For a long time, the predictable rhythm of the sky played a major role in the daily lives of all living organisms on earth. In the words of Jon Henley in The Guardian, “The pre-industrial night … was widely regarded with dread and fascination in equal measure”. However, the introduction of man-made technology into the natural world began to tilt the scale in irreversible ways. Our world now runs on electricity, allowing humans to transform night into day with a simple light switch.
Unfortunately, this luxury does not come without a cost as we now have what we call “light pollution.” Light pollution is the brightening of the sky during the night due to the excessive redirection of artificial light. Light pollution has proven to be extremely disruptive to the natural daily cycle and continues to impact the environment with a few major consequences: it obstructs the night view of the stars, it hinders astronomers from conducting research at optimal sky conditions, it causes unusual animal behavior, and it impacts the environment in terms of wasted energy.
The Types of Light Pollution
To further dive into understanding light pollution we need to look at all different forms of it. Light pollution happens in five forms: Glare is unshielded light shining into the sky possibly causing temporary blindness and road hazards. Light trespass is unwanted light shining into a private property. Light clutter is usually found in cities and happens when large clusters of various bright lights are combined. Urban skyglow combines the different types of lights and any upward shining light to create a bright glow effect in densely populated areas during the night. Over-illumination can be confused with skyglow and happens when too much light is used to make major buildings stand out.
What a Recent Study Revealed
A recent study conducted by Christopher Kyba at the German Research Centre for Geoscience revealed that from 2012 to 2016 there was an increase of 2.2 percent of artificial outdoor lighting per year, and an increase of 1.8 percent of radiance per year. The study was done using a the Visible Infrared Imaging Radiometer Suite (VIIRS), a calibrated satellite radiometer that was the first to ever be made specifically for night light. Contrary to popular belief, even developing countries such as Asia, Africa, and South America showed a significant level of light pollution, some countries even crossing the world average.

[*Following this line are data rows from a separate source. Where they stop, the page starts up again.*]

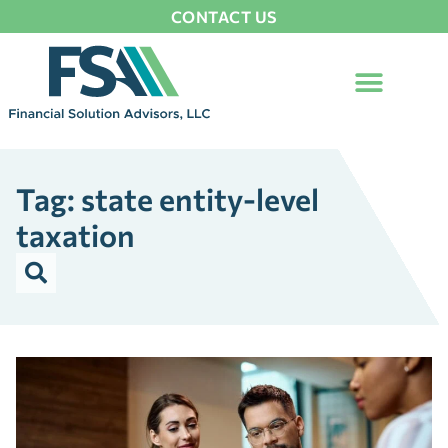
CONTACT US
Tag: state entity-level
taxation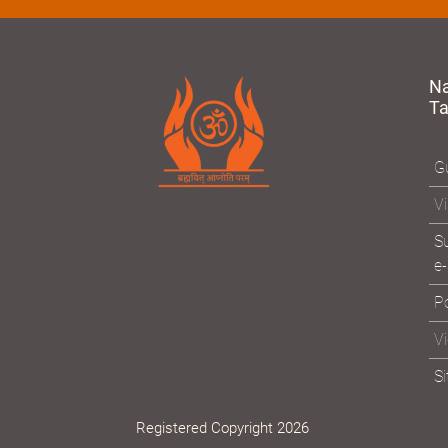
N
T
Gu
Vi
Su
e-
Po
V
S
Registered Copyright 2026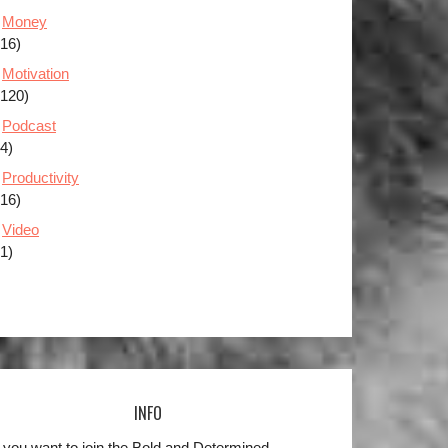
Money
(16)
Motivation
(120)
Podcast
(4)
Productivity
(16)
Video
(1)
INFO
 you want to join the Bold and Determined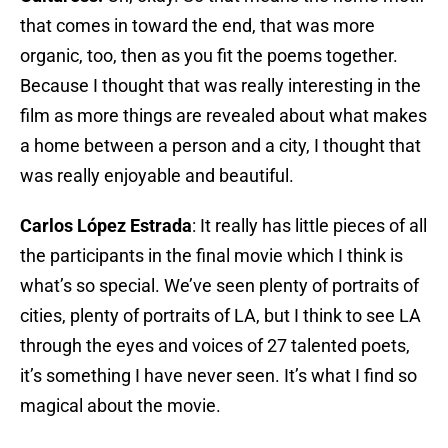
that comes in toward the end, that was more
organic, too, then as you fit the poems together.
Because I thought that was really interesting in the
film as more things are revealed about what makes
a home between a person and a city, I thought that
was really enjoyable and beautiful.
Carlos López Estrada
: It really has little pieces of all
the participants in the final movie which I think is
what’s so special. We’ve seen plenty of portraits of
cities, plenty of portraits of LA, but I think to see LA
through the eyes and voices of 27 talented poets,
it’s something I have never seen. It’s what I find so
magical about the movie.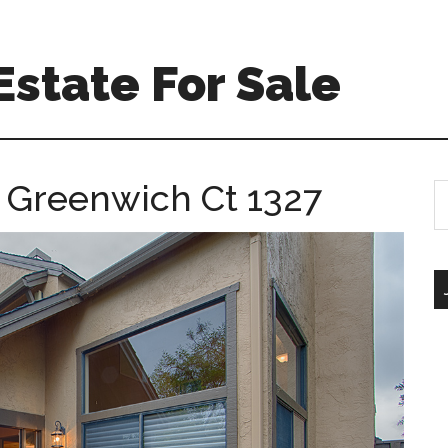
Estate For Sale
 Greenwich Ct 1327
S
th
si
...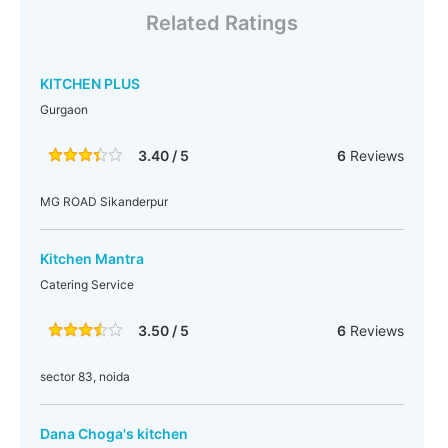
Related Ratings
KITCHEN PLUS
Gurgaon
3.40 / 5
6
Reviews
MG ROAD Sikanderpur
Kitchen Mantra
Catering Service
3.50 / 5
6
Reviews
sector 83, noida
Dana Choga's kitchen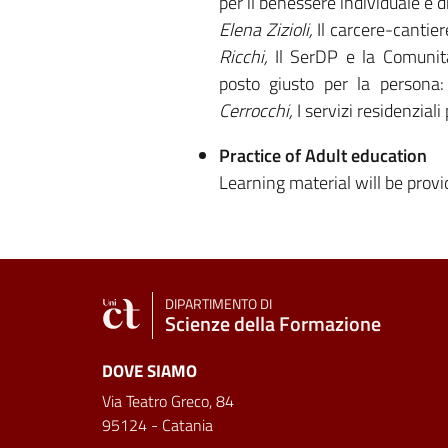
per il benessere individuale e d
Elena Zizioli,
Il carcere-cantie
Ricchi,
Il SerDP e la Comunit
posto giusto per la persona:
Cerrocchi,
I servizi residenzial
Practice of Adult education
Learning material will be prov
DIPARTIMENTO DI
Scienze della Formazione
DOVE SIAMO
Via Teatro Greco, 84
95124 - Catania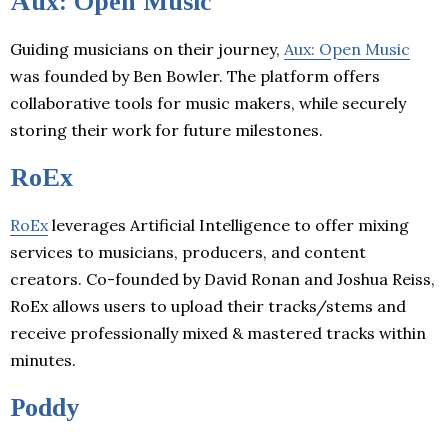
Aux: Open Music
Guiding musicians on their journey,
Aux: Open Music
was founded by Ben Bowler. The platform offers
collaborative tools for music makers, while securely
storing their work for future milestones.
RoEx
RoEx
leverages Artificial Intelligence to offer mixing
services to musicians, producers, and content
creators. Co-founded by David Ronan and Joshua Reiss,
RoEx allows users to upload their tracks/stems and
receive professionally mixed & mastered tracks within
minutes.
Poddy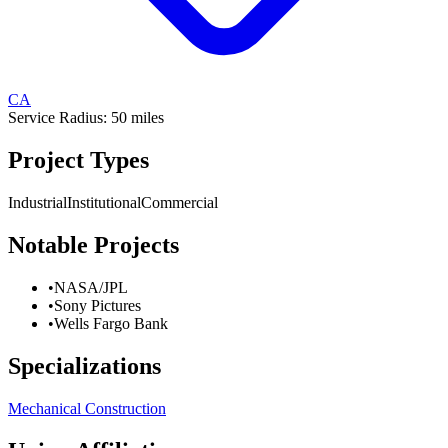
CA
Service Radius:
50
miles
Project Types
Industrial
Institutional
Commercial
Notable Projects
•
NASA/JPL
•
Sony Pictures
•
Wells Fargo Bank
Specializations
Mechanical Construction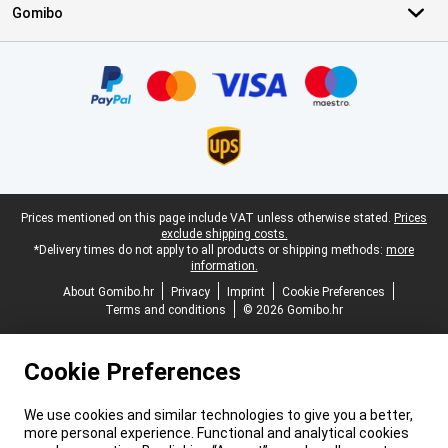
Gomibo
Certificates, payment methods, delivery service partners
Legal footer
Prices mentioned on this page include VAT unless otherwise stated.
Prices
exclude shipping costs.
*Delivery times do not apply to all products or shipping methods:
more
information.
About Gomibo.hr
Privacy
Imprint
Cookie Preferences
Terms and conditions
© 2026 Gomibo.hr
Cookie Preferences
We use cookies and similar technologies to give you a better,
more personal experience. Functional and analytical cookies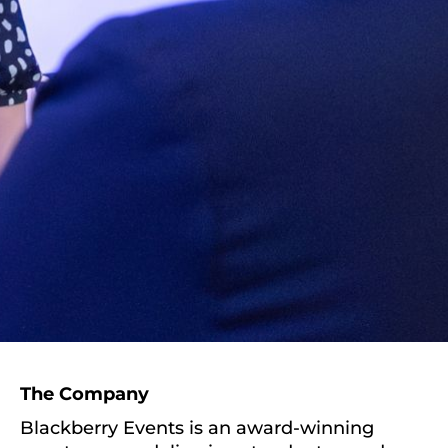
The Company
Blackberry Events is an award-winning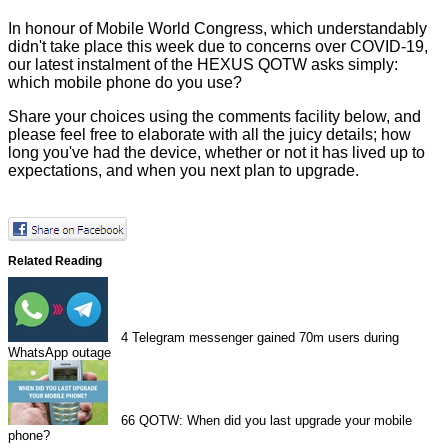
In honour of Mobile World Congress, which understandably
didn't take place this week due to concerns over COVID-19,
our latest instalment of the HEXUS QOTW asks simply:
which mobile phone do you use?
Share your choices using the comments facility below, and
please feel free to elaborate with all the juicy details; how
long you've had the device, whether or not it has lived up to
expectations, and when you next plan to upgrade.
Related Reading
4
Telegram messenger gained 70m users during
WhatsApp outage
66
QOTW: When did you last upgrade your mobile
phone?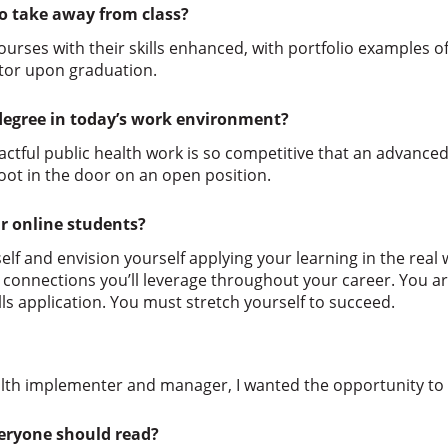
o take away from class?
courses with their skills enhanced, with portfolio examples 
tor upon graduation.
degree in today’s work environment?
ctful public health work is so competitive that an advanced
foot in the door on an open position.
r online students?
lf and envision yourself applying your learning in the real 
l connections you’ll leverage throughout your career. You a
ls application. You must stretch yourself to succeed.
lth implementer and manager, I wanted the opportunity to 
veryone should read?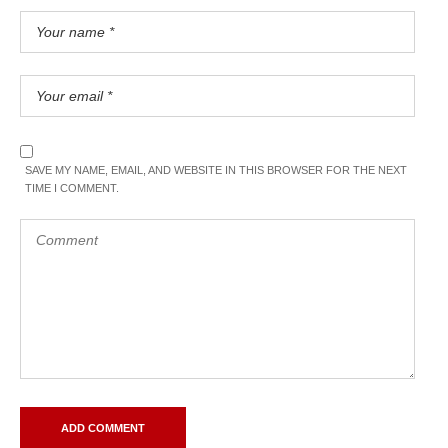
SAVE MY NAME, EMAIL, AND WEBSITE IN THIS BROWSER FOR THE NEXT
TIME I COMMENT.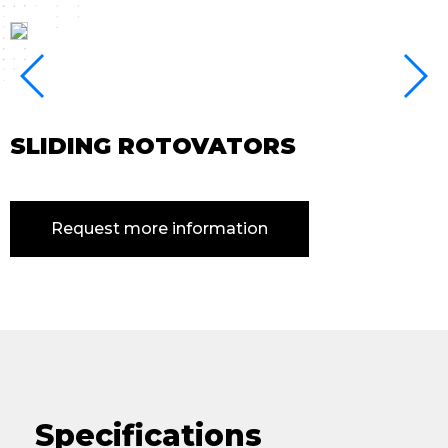
SLIDING ROTOVATORS
Request more information
Specifications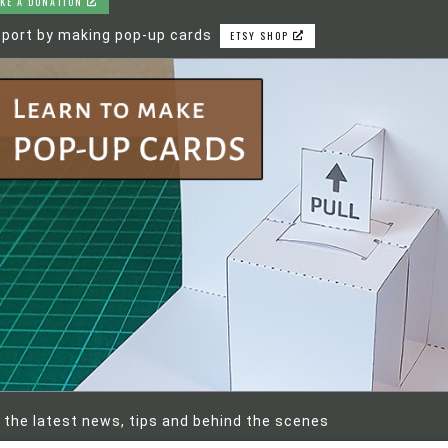
KE A DONATION
port by making pop-up cards
ETSY SHOP
 the latest news, tips and behind the scenes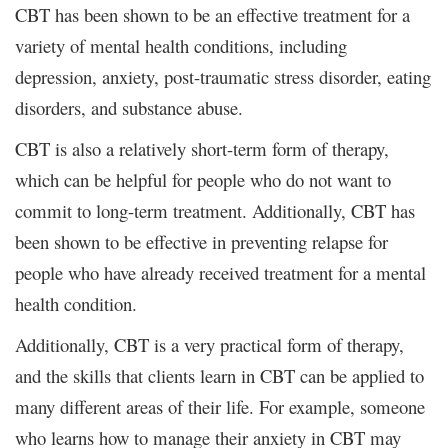
CBT has been shown to be an effective treatment for a
variety of mental health conditions, including
depression, anxiety, post-traumatic stress disorder, eating
disorders, and substance abuse.
CBT is also a relatively short-term form of therapy,
which can be helpful for people who do not want to
commit to long-term treatment. Additionally, CBT has
been shown to be effective in preventing relapse for
people who have already received treatment for a mental
health condition.
Additionally, CBT is a very practical form of therapy,
and the skills that clients learn in CBT can be applied to
many different areas of their life. For example, someone
who learns how to manage their anxiety in CBT may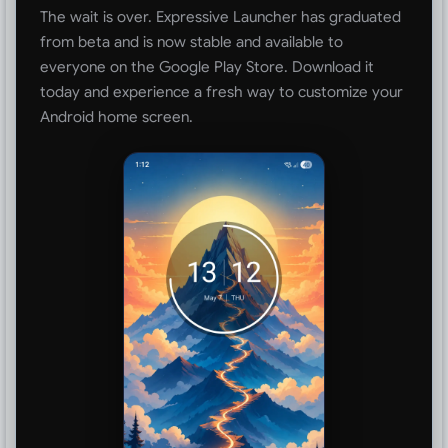
The wait is over. Expressive Launcher has graduated
from beta and is now stable and available to
everyone on the Google Play Store. Download it
today and experience a fresh way to customize your
Android home screen.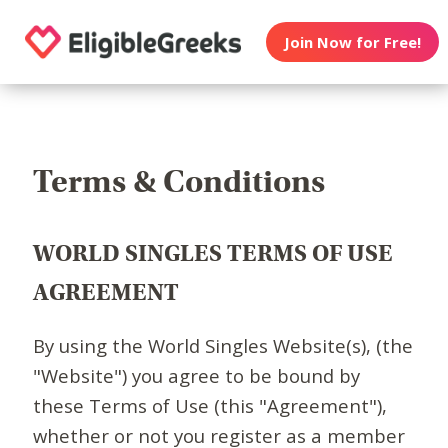
Join Now for Free!
Terms & Conditions
WORLD SINGLES TERMS OF USE
AGREEMENT
By using the World Singles Website(s), (the
"Website") you agree to be bound by
these Terms of Use (this "Agreement"),
whether or not you register as a member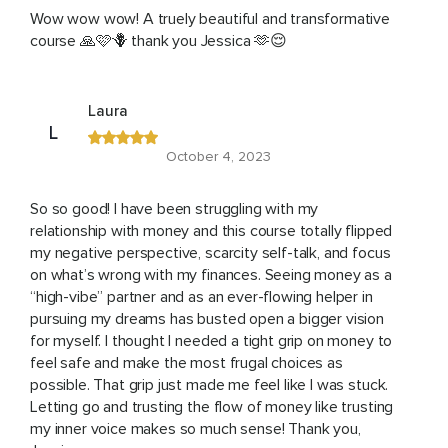
Wow wow wow! A truely beautiful and transformative
course 🙏🩷🪻 thank you Jessica 🫶😌
Laura
L
October 4, 2023
So so good! I have been struggling with my
relationship with money and this course totally flipped
my negative perspective, scarcity self-talk, and focus
on what’s wrong with my finances. Seeing money as a
“high-vibe” partner and as an ever-flowing helper in
pursuing my dreams has busted open a bigger vision
for myself. I thought I needed a tight grip on money to
feel safe and make the most frugal choices as
possible. That grip just made me feel like I was stuck.
Letting go and trusting the flow of money like trusting
my inner voice makes so much sense! Thank you,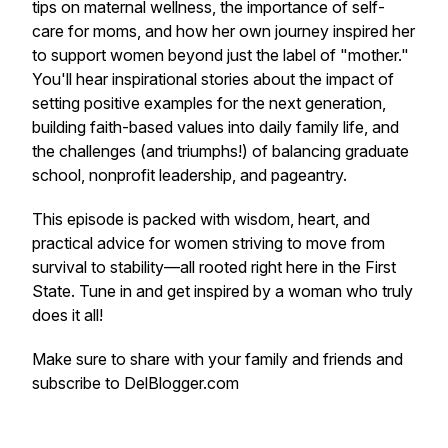
tips on maternal wellness, the importance of self-
care for moms, and how her own journey inspired her
to support women beyond just the label of "mother."
You'll hear inspirational stories about the impact of
setting positive examples for the next generation,
building faith-based values into daily family life, and
the challenges (and triumphs!) of balancing graduate
school, nonprofit leadership, and pageantry.
This episode is packed with wisdom, heart, and
practical advice for women striving to move from
survival to stability—all rooted right here in the First
State. Tune in and get inspired by a woman who truly
does it all!
Make sure to share with your family and friends and
subscribe to DelBlogger.com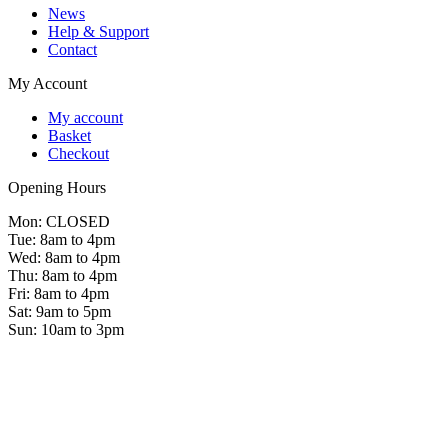
News
Help & Support
Contact
My Account
My account
Basket
Checkout
Opening Hours
Mon: CLOSED
Tue: 8am to 4pm
Wed: 8am to 4pm
Thu: 8am to 4pm
Fri: 8am to 4pm
Sat: 9am to 5pm
Sun: 10am to 3pm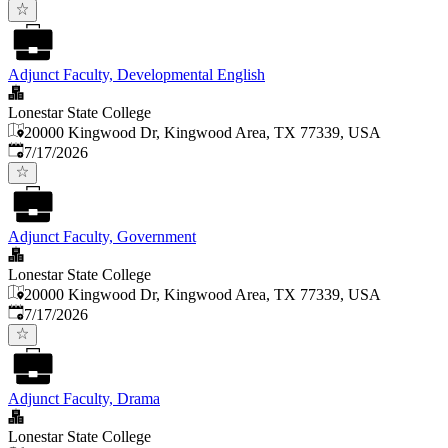
Adjunct Faculty, Developmental English
Lonestar State College
20000 Kingwood Dr, Kingwood Area, TX 77339, USA
Published
:
7/17/2026
Adjunct Faculty, Government
Lonestar State College
20000 Kingwood Dr, Kingwood Area, TX 77339, USA
Published
:
7/17/2026
Adjunct Faculty, Drama
Lonestar State College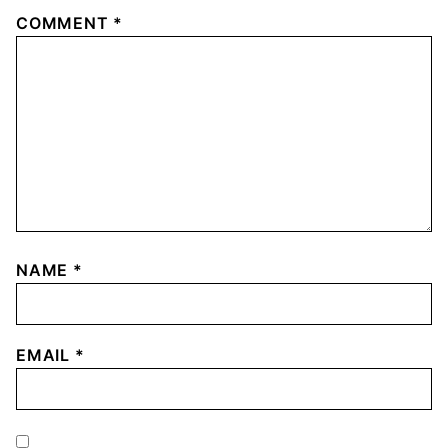
COMMENT
*
NAME
*
EMAIL
*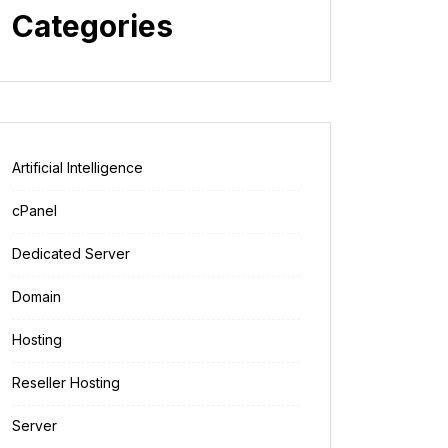
Categories
Artificial Intelligence
cPanel
Dedicated Server
Domain
Hosting
Reseller Hosting
Server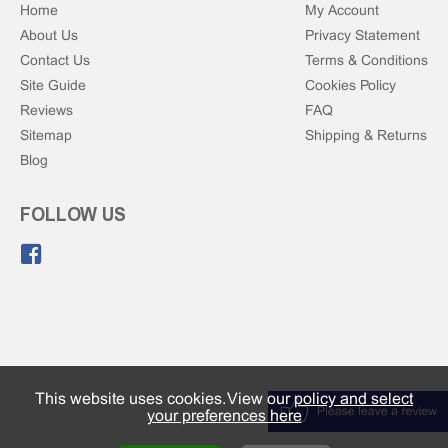
Home
My Account
About Us
Privacy Statement
Contact Us
Terms & Conditions
Site Guide
Cookies Policy
Reviews
FAQ
Sitemap
Shipping & Returns
Blog
FOLLOW US
Like us on Facebook.
This website uses cookies. View our
policy and select
your preferences here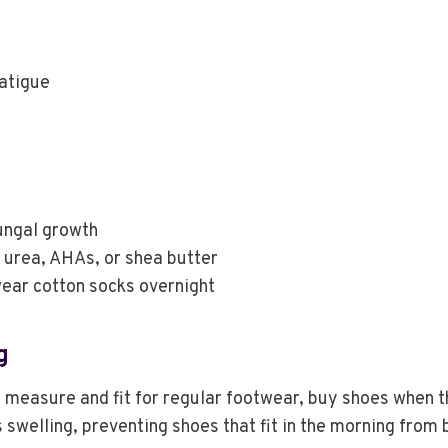
fatigue
ungal growth
 urea, AHAs, or shea butter
ear cotton socks overnight
g
 measure and fit for regular footwear, buy shoes when the 
 swelling, preventing shoes that fit in the morning from 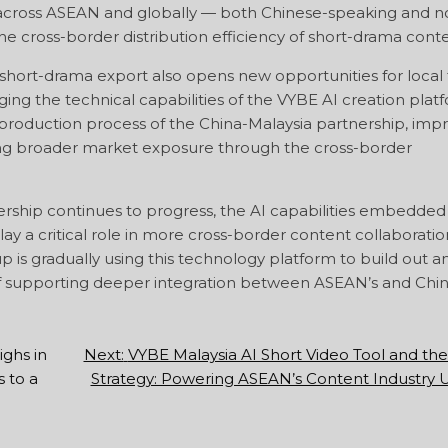
across ASEAN and globally — both Chinese-speaking and n
he cross-border distribution efficiency of short-drama conte
short-drama export also opens new opportunities for local 
ing the technical capabilities of the VYBE AI creation plat
t production process of the China-Malaysia partnership, imp
ning broader market exposure through the cross-border
rship continues to progress, the AI capabilities embedded 
ay a critical role in more cross-border content collaboratio
p is gradually using this technology platform to build out a
of supporting deeper integration between ASEAN’s and Chin
ghs in
Next:
VYBE Malaysia AI Short Video Tool and t
 to a
Strategy: Powering ASEAN’s Content Industry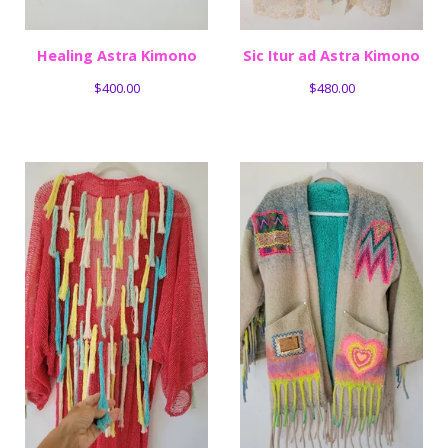
Healing Astra Kimono
Sic Itur ad Astra Kimono
$
400.00
$
480.00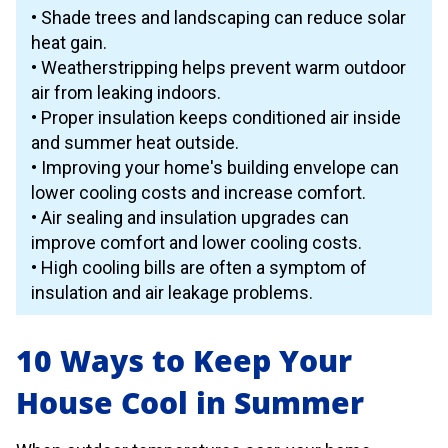
• Shade trees and landscaping can reduce solar
heat gain.
• Weatherstripping helps prevent warm outdoor
air from leaking indoors.
• Proper insulation keeps conditioned air inside
and summer heat outside.
• Improving your home's building envelope can
lower cooling costs and increase comfort.
• Air sealing and insulation upgrades can
improve comfort and lower cooling costs.
• High cooling bills are often a symptom of
insulation and air leakage problems.
10 Ways to Keep Your
House Cool in Summer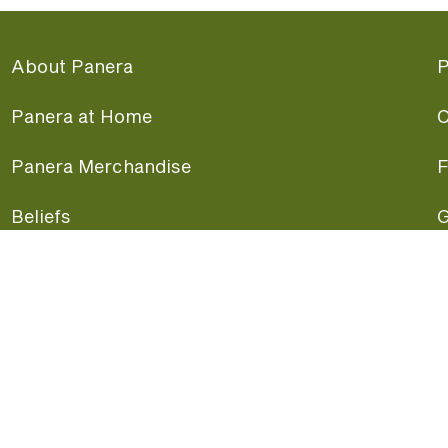
About Panera
P
Panera at Home
C
Panera Merchandise
F
Beliefs
G
Panera News
P
Careers
A
Panera Canada
F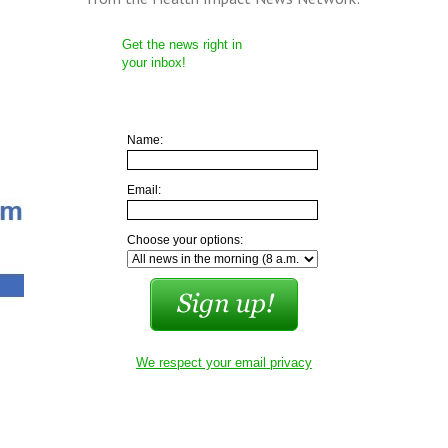
Get the news right in
your inbox!
Name:
Email:
Choose your options:
We respect your email privacy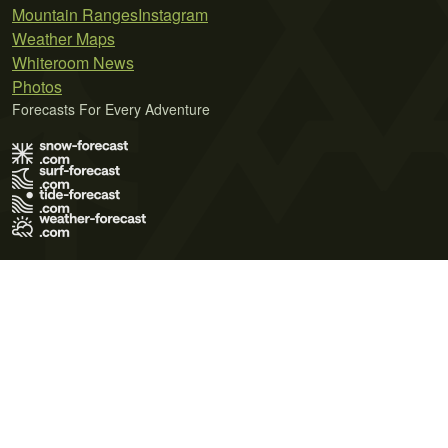
Mountain Ranges
Instagram
Weather Maps
Whiteroom News
Photos
Forecasts For Every Adventure
Terms of Use
Privacy Policy
Cookie Policy
Contact Us
© 2026 Meteo365 Ltd. All rights reserved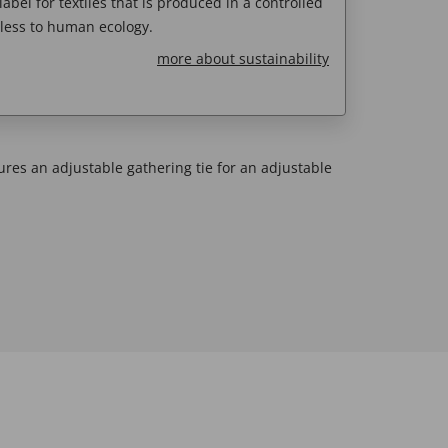
abel for textiles that is produced in a controlled
less to human ecology.
more about sustainability
ures an adjustable gathering tie for an adjustable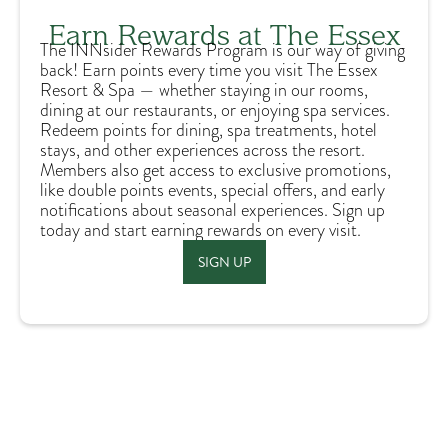
Earn Rewards at The Essex
The INNsider Rewards Program is our way of giving
back! Earn points every time you visit The Essex
Resort & Spa — whether staying in our rooms,
dining at our restaurants, or enjoying spa services.
Redeem points for dining, spa treatments, hotel
stays, and other experiences across the resort.
Members also get access to exclusive promotions,
like double points events, special offers, and early
notifications about seasonal experiences. Sign up
today and start earning rewards on every visit.
SIGN UP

When speaking to CNN Kyba explained, "I was very surprised by the result of the study, particularly in wealthy well-lit countries like the US. When we switch from a sodium lamp to a white LED, what we observe is a decrease in the total amount of light that the satellite can see. But what we saw instead of the US was basically a constant amount of light; new lights were added in other places".
The Impact of Light Pollution on Ecosystems
Animals that sleep during the day and eat during the night are called nocturnal animals. Light pollution poses a serious threat to these animals in particular due to the psychological impact of the night looking like day. According to Kyba, “the introduction of artificial light probably represents the most drastic change human beings have made to their environment.”
“Predators use light to hunt, and prey species use darkness as cover,” Kyba continued. “Near cities, cloudy skies are now hundreds, or even thousands of times brighter than they were 200 years ago. We are only beginning to learn what a drastic effect this has had on nocturnal ecology.”
More animals that are impacted by light pollution are amphibians who use the night for breeding rituals. Artificial night lights disturb and confuse the reproductive activity of animals such as frogs and toads causing an interference with the natural population. What’s more, sea turtle hatchlings that hatch at night also depend on following the light over the ocean to get to the water. Excessive lights deter the turtle hatchlings from reaching the water by drawing them towards different directions leading to their ultimate death.
Impact of Light Pollution on Humans
Humans depend on the cycle of day and night in order to regulate their circadian rhythms and melatonin production. When exposed to light during the night, the body attempts to stop melatonin production leading to sleep disorders, obesity and fatigue. Moreover, a recent Harvard study published in Environmental Health Perspectives revealed that women living in areas with high outdoor lighting had approximately a fourteen percent increased risk of developing breast cancer, with the risk being higher for women working night shifts.
According to Peter James, assistant professor at Harvard Medical School’s Department of Population Medicine, “In our modern industrialized society, artificial lighting is nearly ubiquitous. Our results suggest that this widespread exposure to outdoor lights during nighttime hours could represent a novel risk factor for breast cancer.”
What Can Be Done to Reduce Light Pollution
Fortunately, light pollution can be easily controlled by simply spreading the habit of switching lights off, and only using the amount needed. Moreover, light shields and energy efficient light bulbs are conveniently available and can effectively reduce light pollution. Another option for those interested in further learning about light pollution is the campaign Globe at Night. This campaign promotes light pollution awareness and monitors international light pollution trends over the years.